Simon Phipps is a computer scientist and web and open source advocate.

Phipps was instrumental in IBM's involvement in the Java programming language, founding IBM's Java Technology Center. He left IBM for Sun Microsystems in 2000, taking leadership of Sun's open source programme from Danese Cooper. Under Phipps, most of Sun's core software was released under open source licenses, including Solaris and Java.

Phipps was not hired into Oracle as part of the acquisition of Sun Microsystems and his final day was March 8, 2010 when the two entities combined. Following Sun, he spent a year as Chief Strategy Officer of identity startup ForgeRock before becoming an independent consultant. In 2015 he briefly joined Wipro Technologies as director of their open source advisory practice.

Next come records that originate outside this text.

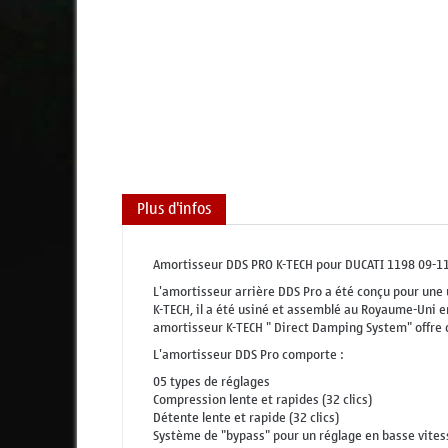
Plus d'infos
Amortisseur DDS PRO K-TECH pour DUCATI 1198 09-1
L'amortisseur arrière DDS Pro a été conçu pour une
K-TECH, il a été usiné et assemblé au Royaume-Uni en
amortisseur K-TECH " Direct Damping System" offre 
L'amortisseur DDS Pro comporte :
05 types de réglages
Compression lente et rapides (32 clics)
Détente lente et rapide (32 clics)
Système de "bypass" pour un réglage en basse vitess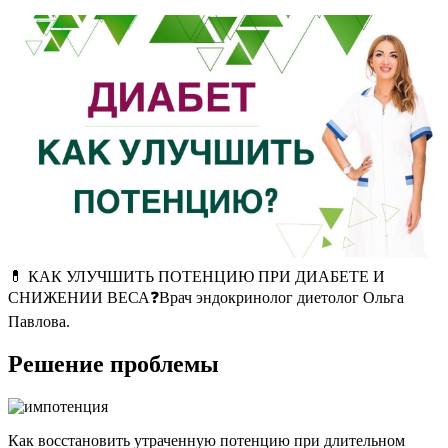
💊 КАК УЛУЧШИТЬ ПОТЕНЦИЮ ПРИ ДИАБЕТЕ И
СНИЖЕНИИ ВЕСА❓Врач эндокринолог диетолог Ольга
Павлова.
Решение проблемы
Как восстановить утраченную потенцию при длительном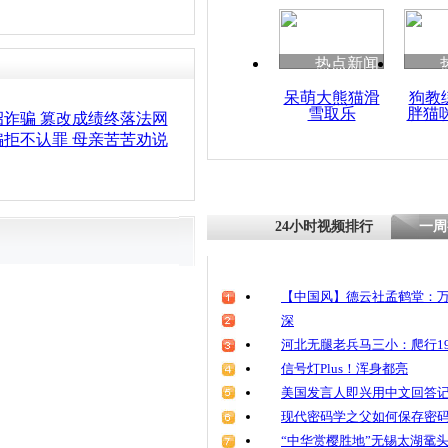
热点新闻
呆萌大熊猫滑
狗教
雪取乐
胖猫
诈骗 篡改成绩终落法网
拒不认罪 母亲苦苦劝说
24小时视频排行
一周
【中国风】德云社孟鹤堂：万
深
河北无腿老兵马三小：爬行19
信号灯Plus！浑身都亮
美国发言人即兴用中文回答
现代密码学之父如何保存密
“中华赏樱胜地”无锡太湖鼋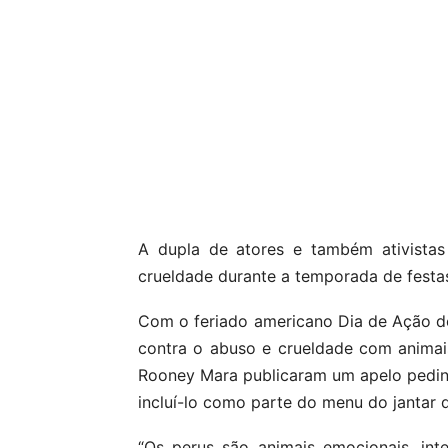
A dupla de atores e também ativistas
crueldade durante a temporada de festa
Com o feriado americano Dia de Ação de
contra o abuso e crueldade com animais
Rooney Mara publicaram um apelo pedi
incluí-lo como parte do menu do jantar d
“Os perus são animais emocionais, int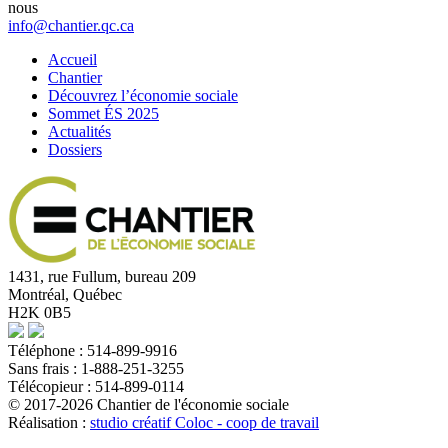
nous
info@chantier.qc.ca
Accueil
Chantier
Découvrez l’économie sociale
Sommet ÉS 2025
Actualités
Dossiers
1431, rue Fullum, bureau 209
Montréal, Québec
H2K 0B5
Téléphone : 514-899-9916
Sans frais : 1-888-251-3255
Télécopieur : 514-899-0114
© 2017-2026 Chantier de l'économie sociale
Réalisation :
studio créatif Coloc - coop de travail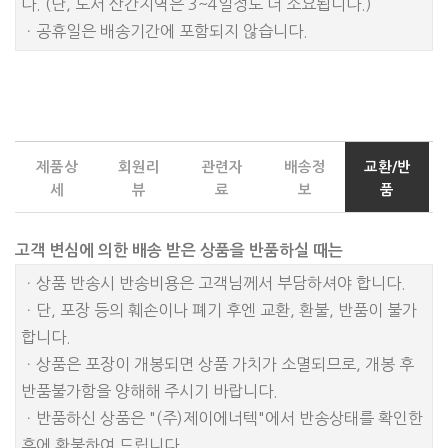
다. (단, 도서 산간지역은 3~4일정도 더 소요됩니다.)
ㆍ공휴일은 배송기간에 포함되지 않습니다.
제품상
회원리
관련자
배송정
교환/반
세
뷰
료
보
품
고객 변심에 의한 배송 받은 상품을 반품하실 때는
ㆍ상품 반송시 반송비용은 고객님께서 부담하셔야 합니다.
ㆍ단, 포장 등의 훼손이나 폐기 후엔 교환, 환불, 반품이 불가
합니다.
ㆍ상품은 포장이 개봉되면 상품 가치가 소멸되므로, 개봉 후
반품불가함을 양해해 주시기 바랍니다.
ㆍ반품하신 상품은 "(주)제이에너텍"에서 반송상태를 확인한
후에 환불하여 드립니다.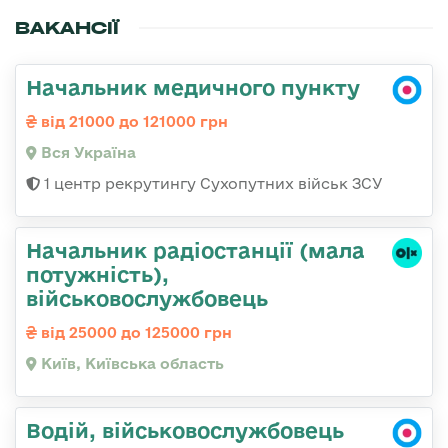
ВАКАНСІЇ
Начальник медичного пункту
від 21000 до 121000 грн
Вся Україна
1 центр рекрутингу Сухопутних військ ЗСУ
Начальник pадіостанції (мала
потужність),
військовослужбовець
від 25000 до 125000 грн
Київ, Київська область
Водій, військовослужбовець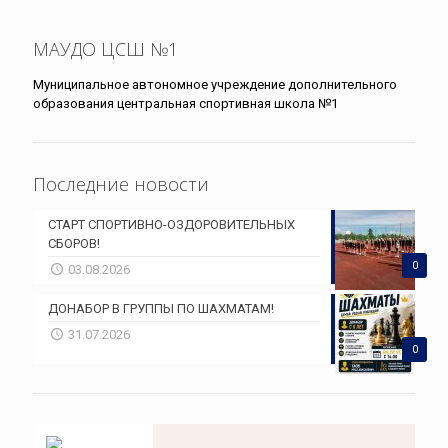
МАУДО ЦСШ №1
Муниципальное автономное учреждение дополнительного
образования центральная спортивная школа №1
Последние новости
СТАРТ СПОРТИВНО-ОЗДОРОВИТЕЛЬНЫХ
СБОРОВ!
0
03.08.2026
ДОНАБОР В ГРУППЫ ПО ШАХМАТАМ!
31.07.2026
0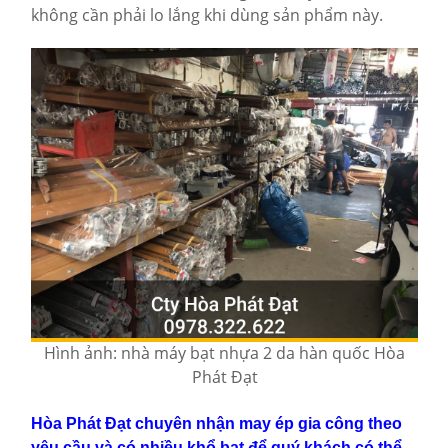
không cần phải lo lắng khi dùng sản phẩm này.
Hình ảnh: nhà máy bạt nhựa 2 da hàn quốc Hòa
Phát Đạt
Hòa Phát Đạt chuyên nhận may ép gia công theo
yêu cầu và có nhiều khổ bạt để quý khách có thể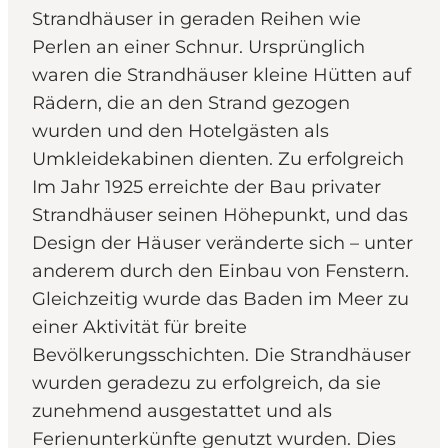
Strandhäuser in geraden Reihen wie
Perlen an einer Schnur. Ursprünglich
waren die Strandhäuser kleine Hütten auf
Rädern, die an den Strand gezogen
wurden und den Hotelgästen als
Umkleidekabinen dienten. Zu erfolgreich
Im Jahr 1925 erreichte der Bau privater
Strandhäuser seinen Höhepunkt, und das
Design der Häuser veränderte sich – unter
anderem durch den Einbau von Fenstern.
Gleichzeitig wurde das Baden im Meer zu
einer Aktivität für breite
Bevölkerungsschichten. Die Strandhäuser
wurden geradezu zu erfolgreich, da sie
zunehmend ausgestattet und als
Ferienunterkünfte genutzt wurden. Dies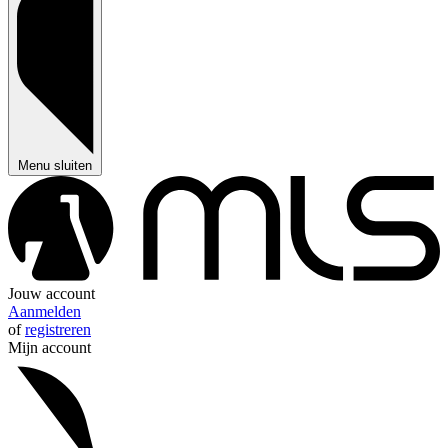
Menu sluiten
Jouw account
Aanmelden
of
registreren
Mijn account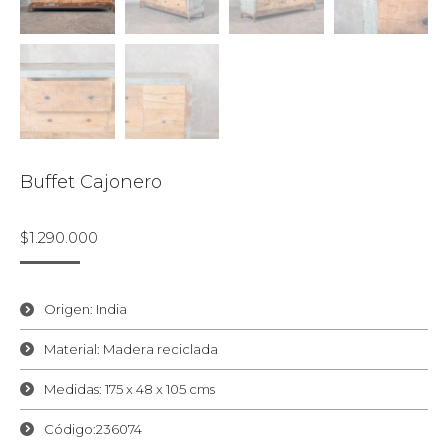
Buffet Cajonero
$
1.290.000
Origen: India
Material: Madera reciclada
Medidas: 175 x 48 x 105 cms
Código:236074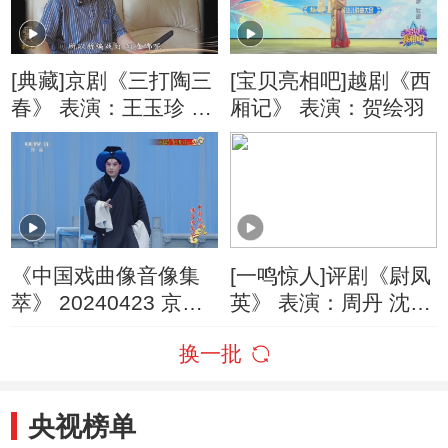
[典藏]京剧《三打陶三
[宝贝亮相吧]越剧《西
春》 表演：王玉珍 叶
厢记》 表演：贺绘羽
啓宏 等
《中国戏曲像音像集
[一鸣惊人]评剧《尉凤
萃》 20240423 京剧
英》 表演：周丹 沈阳
《飞虎山》《清河
市公共文化服务中心
换一批
桥》《虎牢关》
等
央视榜单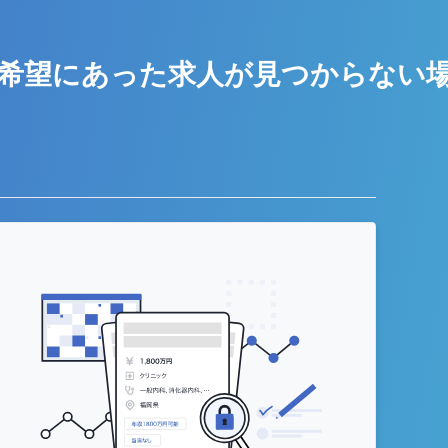
希望にあった求人が
見つからない
う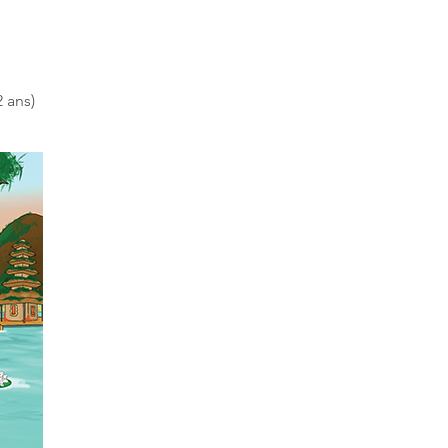
2 ans)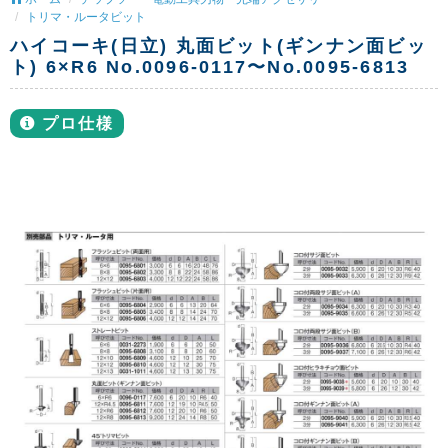
トリマ・ルータビット
ハイコーキ(日立) 丸面ビット(ギンナン面ビッ
ト) 6×R6 No.0096-0117〜No.0095-6813
プロ仕様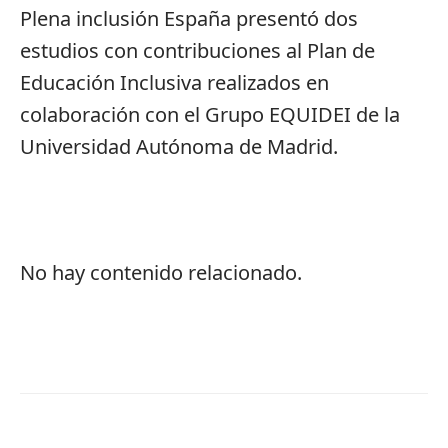
Plena inclusión España presentó dos
estudios con contribuciones al Plan de
Educación Inclusiva realizados en
colaboración con el Grupo EQUIDEI de la
Universidad Autónoma de Madrid.
No hay contenido relacionado.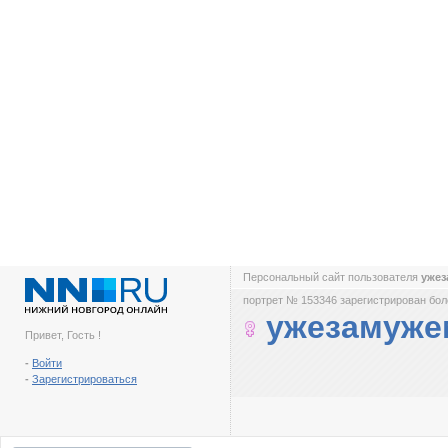
Персональный сайт пользователя
уже
портрет № 153346 зарегистрирован боле
ужезамуже
Привет, Гость !
-
Войти
-
Зарегистрироваться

Phipps was President of the Open Source Initiative until 2015 when he stepped down in preparation for the end of his Board term in 2016, and was re-elected in 2017 and re-appointed President by the Board in September 2017. He was a board member of the Open Rights Group and The Document Foundation and on the advisory board of Open Source for America. He has served on a number of advisory boards for other projects, including as CEO of the MariaDB Foundation, and at the GNOME Foundation, OpenSolaris, OpenJDK, and OpenSPARC and most recently the AlmaLinux OS Foundation.

He has appeared as a guest and occasional co-host on episodes of the FLOSS Weekly podcast.